News on ASOS, JD Sports, Restaurant Group and more over the past week
After a big profit warning in December 2018, online fashion retailer ASOS (ASC:AIM) disappointed again on 19 March with its first half update, leading the shares to sink more than 8% to £29.43.
Although previously-reduced full year sales growth guidance was reiterated at 15%, margin pressure linked to discounting was reported.
Hitting the 15% target will also require a material improvement in trading in the second half given sales only increased by 11% in constant currency terms in the first half.

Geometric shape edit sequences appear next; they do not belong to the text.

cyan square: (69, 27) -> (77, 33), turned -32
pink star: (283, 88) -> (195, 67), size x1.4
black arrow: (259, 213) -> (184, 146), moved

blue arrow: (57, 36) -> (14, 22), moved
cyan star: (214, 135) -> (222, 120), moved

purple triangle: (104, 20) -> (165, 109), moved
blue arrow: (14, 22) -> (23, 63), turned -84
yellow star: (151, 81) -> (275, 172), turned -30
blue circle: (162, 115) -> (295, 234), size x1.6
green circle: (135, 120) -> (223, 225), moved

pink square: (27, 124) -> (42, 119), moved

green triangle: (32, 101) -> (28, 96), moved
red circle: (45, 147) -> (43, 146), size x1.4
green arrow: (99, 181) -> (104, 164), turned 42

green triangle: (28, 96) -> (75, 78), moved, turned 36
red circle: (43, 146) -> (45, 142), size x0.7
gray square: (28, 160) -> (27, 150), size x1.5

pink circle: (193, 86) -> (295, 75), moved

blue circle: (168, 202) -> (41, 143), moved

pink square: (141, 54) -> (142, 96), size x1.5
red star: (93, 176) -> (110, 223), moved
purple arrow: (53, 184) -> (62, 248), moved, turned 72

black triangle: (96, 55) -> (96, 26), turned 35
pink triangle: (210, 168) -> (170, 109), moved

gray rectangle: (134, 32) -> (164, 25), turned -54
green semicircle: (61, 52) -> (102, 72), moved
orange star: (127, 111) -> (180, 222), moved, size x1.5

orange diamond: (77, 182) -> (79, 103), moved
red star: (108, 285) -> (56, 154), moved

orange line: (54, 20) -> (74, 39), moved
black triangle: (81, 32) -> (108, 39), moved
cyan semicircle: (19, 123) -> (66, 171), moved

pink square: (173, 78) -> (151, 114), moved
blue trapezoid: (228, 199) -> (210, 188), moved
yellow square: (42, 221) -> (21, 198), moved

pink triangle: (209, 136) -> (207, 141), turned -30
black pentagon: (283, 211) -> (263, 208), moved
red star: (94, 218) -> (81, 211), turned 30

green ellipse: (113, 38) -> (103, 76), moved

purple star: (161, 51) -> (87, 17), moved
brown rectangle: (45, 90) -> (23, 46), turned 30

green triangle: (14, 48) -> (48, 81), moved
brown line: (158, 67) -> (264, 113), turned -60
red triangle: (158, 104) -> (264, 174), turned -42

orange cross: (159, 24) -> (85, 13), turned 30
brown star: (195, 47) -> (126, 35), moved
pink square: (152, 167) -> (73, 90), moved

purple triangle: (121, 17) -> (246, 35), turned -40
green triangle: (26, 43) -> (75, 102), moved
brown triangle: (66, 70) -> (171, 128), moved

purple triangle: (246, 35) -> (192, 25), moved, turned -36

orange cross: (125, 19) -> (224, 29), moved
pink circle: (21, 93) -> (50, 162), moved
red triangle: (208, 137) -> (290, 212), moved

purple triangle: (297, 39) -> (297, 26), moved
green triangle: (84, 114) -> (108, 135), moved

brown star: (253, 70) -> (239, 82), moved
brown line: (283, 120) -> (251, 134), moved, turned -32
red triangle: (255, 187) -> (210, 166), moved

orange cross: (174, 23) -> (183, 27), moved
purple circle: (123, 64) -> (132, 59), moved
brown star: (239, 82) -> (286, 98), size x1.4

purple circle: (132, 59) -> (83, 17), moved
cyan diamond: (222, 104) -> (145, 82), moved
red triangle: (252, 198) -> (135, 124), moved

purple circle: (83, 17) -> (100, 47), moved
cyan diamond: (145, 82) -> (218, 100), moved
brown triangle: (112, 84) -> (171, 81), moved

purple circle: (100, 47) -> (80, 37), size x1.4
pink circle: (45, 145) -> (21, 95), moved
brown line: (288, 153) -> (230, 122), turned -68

The company also reported capacity problems in the US which resulted in a short-term hit from delayed shipments and a backlog of orders amid strong demand. While frustrating, this does at least hint at some promise for its North American operation.
Edison Investment Research analyst Paul Hickman says: ‘ASOS’s first half trading statement isn’t as reassuring as might have been hoped following its shock downgrade in December.’
On 18 March retailer JD Sports Fashion (JD.) announced the £90.1m takeover of its troubled rival Footasylum (FOOT:AIM). JD had previously increased its stake in the company to 18.7% in February but at the time ruled out making a bid.
The 82.5p per share offer looks quite generous in the context of Footasylum’s previous market closing price of 46.5p but is only around half the 164p price at which it joined the stock market in October 2017.
On 15 March Wagamama-owner Restaurant Group (RTN) saw its shares marked sharply higher to nearly 140p as it reported full year results.
The market reaction was surprising given the group flagged a decline in profit, cash flow and like-for-like sales but investors focused on a recent improvement in performance. Like-for-like sales were up 2.8% in the 10 weeks to 10 March 2019.
Wagamama’s sales increased by 9.1% in the 12 weeks to 3 February. And the company has also outlined plans to potentially cut the number of Frankie & Benny’s sites by a third, and flagged good growth from its travel outlet sites and pubs.
Elsewhere, on 14 March diversified global property play Savills (SVS) saw its shares experience selling pressure as 2018 numbers were accompanied by a downbeat outlook.
Despite a ‘solid start’, the company expects to see transactions fall in 2019 as global economic and political uncertainties hit demand.